The series follows the adventures of Katniss Everdeen, a young girl living in the poor nation of Panem, the blasted remains of what was once the United States of America in a not-to-distant future where war and natural disasters have taken their toll on the world and the human race at large.

Panem is divided into “districts” of varying size and population that each concentrate on producing a specific resource (Katniss lives in District 12 - formerly Appalachia - where they mine coal) for redistribution under the harsh totalitarian regime of The Capitol, a shining metropolis nestled in the mountains of what used to be Colorado.

Approximately 75 years prior to the first novel’s beginning, The Capitol brutally put down a rebellion by the thirteen outlying districts, reducing one of them to a charred, uninhabitable wasteland and enslaving the other twelve. Thereafter, each year, The Capitol forces the remaining districts to surrender a young man and young woman as “tribute” for participation in a nationally televised gladitorial battle (royale? - see msmith537’s link, above) to the death in a specially-constructed arena.

Katniss becomes the girl tribute from District 12. With all twelve districts contributing, that would make for 24 combatants, and the only way she can win is to make sure the other 23 die before she does!

There’s your setup. To whet your appetite, watch the long trailer and decide if you want to read the first book before the film comes out.


I’m surprised there aren’t more Hunger Games-inspired threads here in Cafe Society. I saw one that was obviously some kid who didn’t read the book trying to get us to do his homework for him, but, c’mon - not one request for Capitol lamb-stew-over-rice or roast wild groosling recipes?

Yes, I am aware there is already an unofficial cookbook out.

That’s how I got through The Hunger Games and Catching Fire so quickly. Now that I have Mockingjay on my iPod, I expect to have the entire trilogy finished before the film premieres.

I can make it through all three books on the way to and from the office and save my actual book-reading time for Atwood’s The Handmaid’s Tale.

I think The Hunger Games is great for someone who generally doesn’t like reading. It’s a very easy and fast paced read.

The Hunger Games books are interesting: on the one hand, they’re well-written (albeit not particularly original) juvenile science fiction with a well defined world and surprisingly effective action sequences; on the other hand, it’s very much from the Twilight school of teen girl romances, with a Mary Sue protagonist caught between two perfect boys who are madly in love with her. I enjoyed it pretty much in spite of myself.

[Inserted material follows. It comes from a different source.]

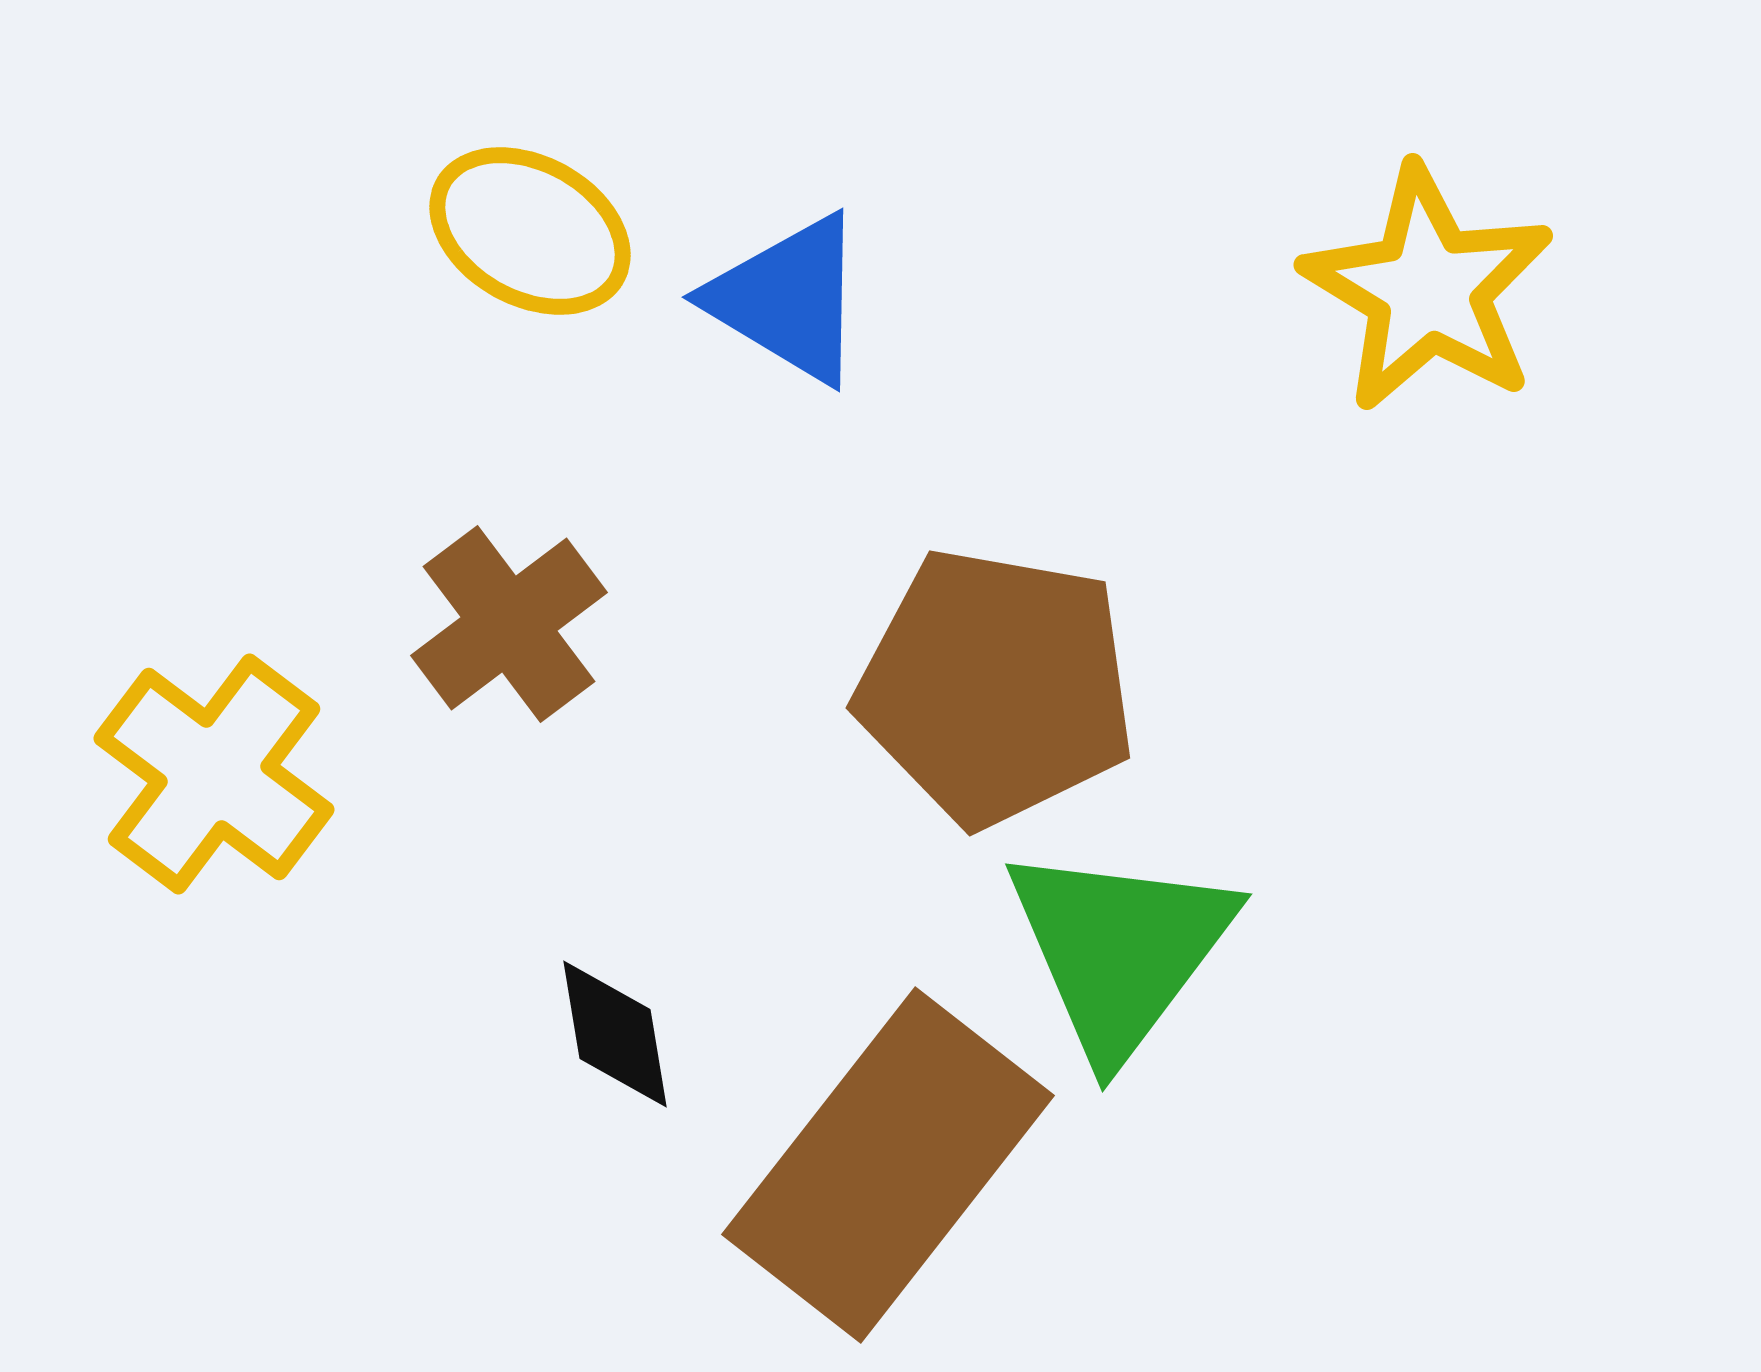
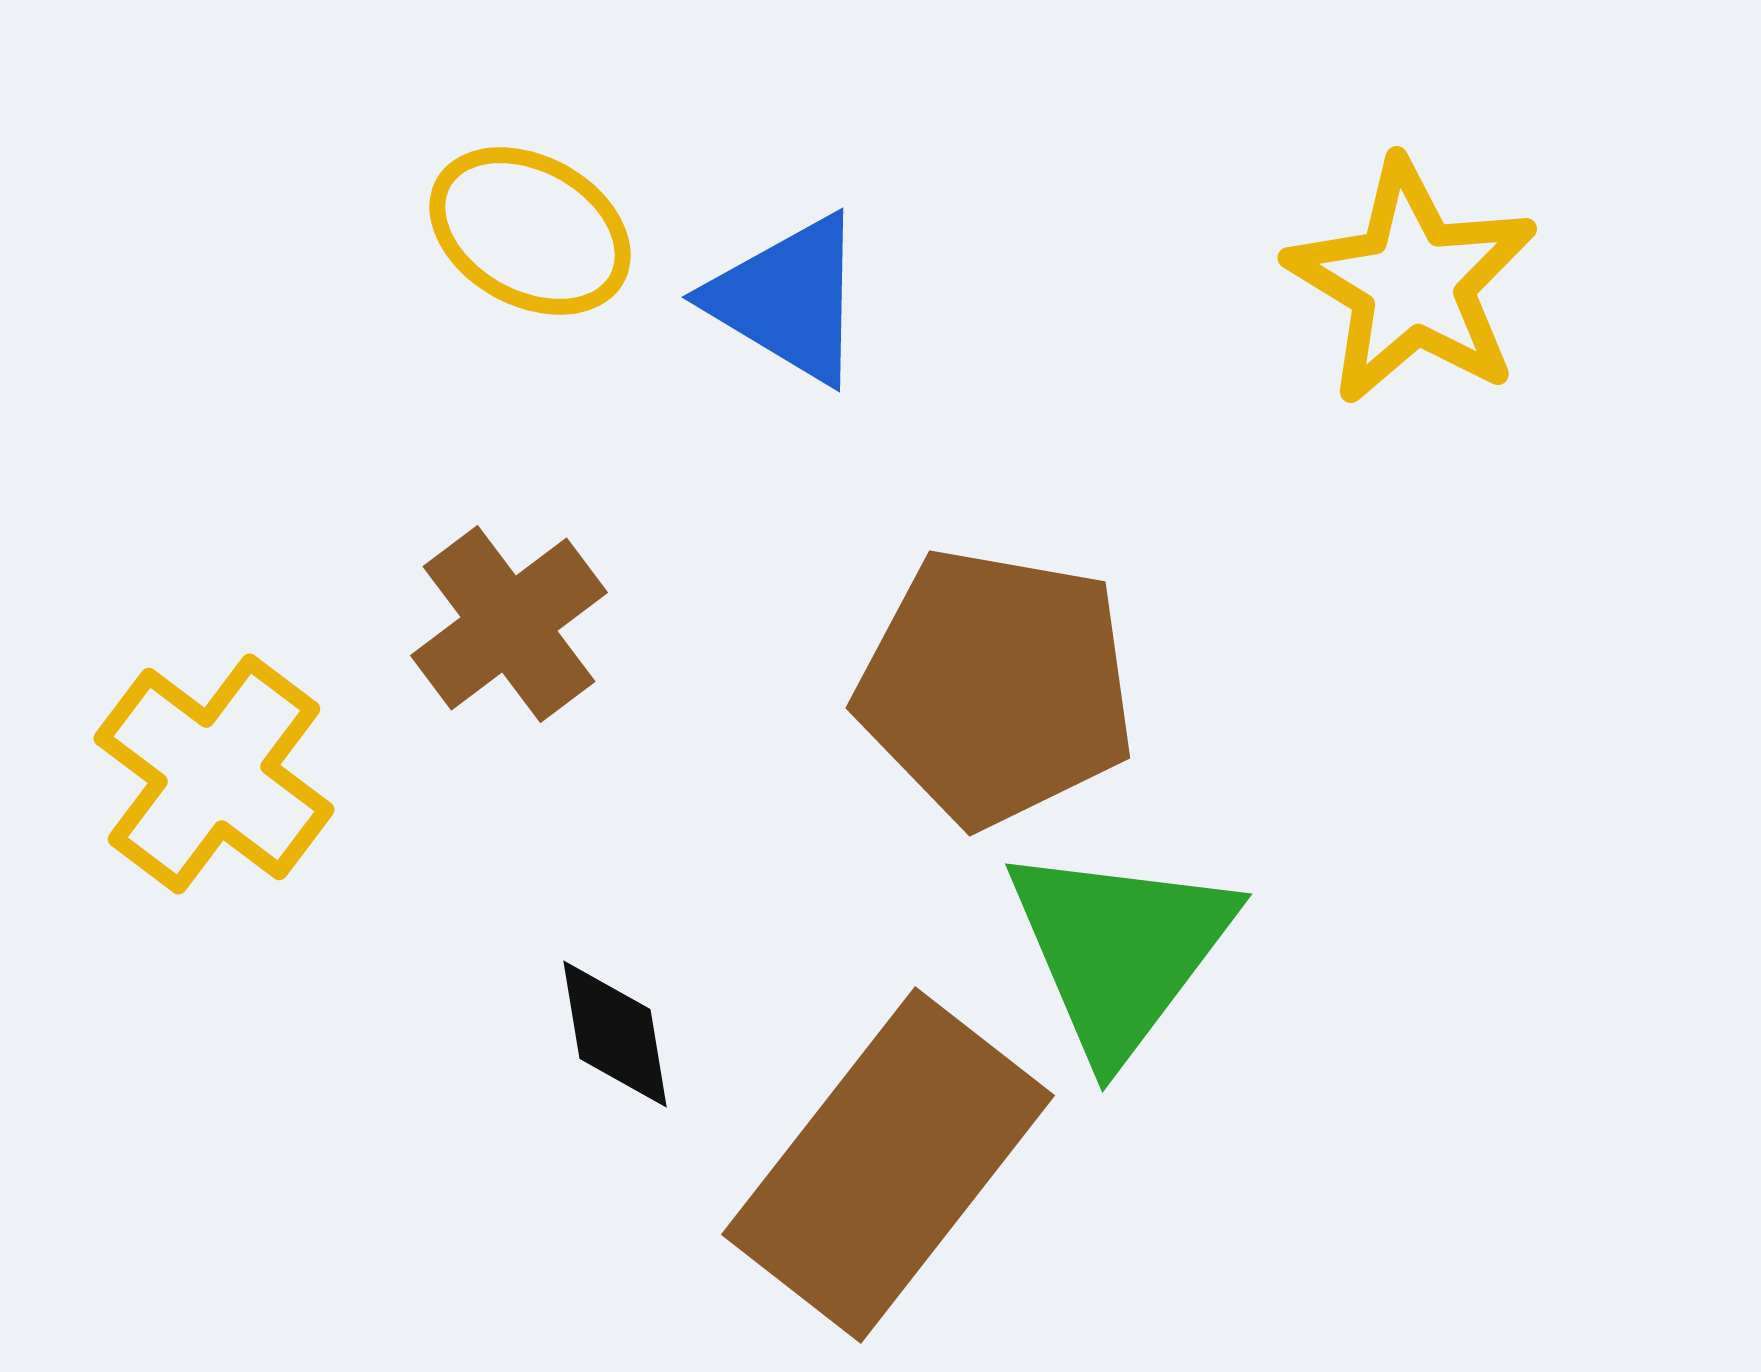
yellow star: moved 16 px left, 7 px up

That last point is (checks forum) not entirely fair. Katniss is not a Mary Sue, either in the popular or the true definition of that term. Think about it: what are the first two things we learn about Katniss? Answer: She loves her sister, and she has no problem drowning kittens. That’s not a Mary Sue.

Katniss is defines by her flaws, which a Mary Sue is not. She has one trait, one single trait, that veers barely into unbelievable territory, without quite crossing the border, namely her archery skills.

Quite frankly I’m tired of people who think “Competent young female character”=“Mary Sue”.

As for Gale and Peeta, sure they both love her. Describing either one as “perfect boy” is patently ridiculous. Gale is quite consistently throughout described as an asshole, and Katniss hates the fact that he is in love with her. Peeta is a bit of a lovesick puppy, but quite a realistic one. The relationships between the characters read entirely believably to me. And she is never “caught between” them in the teen romance way.

I quite enjoyed the Hunger Games, and I do in fact read a lot - though I admit I have a soft spot for dark-themed young adult fiction. I thought it was pretty well written, if not exactly groundbreakingly original. A solid effort, entertaining, with an engaging main character set in a well-realized universe. There’s a good reason that it stands out in the market and has generated interest.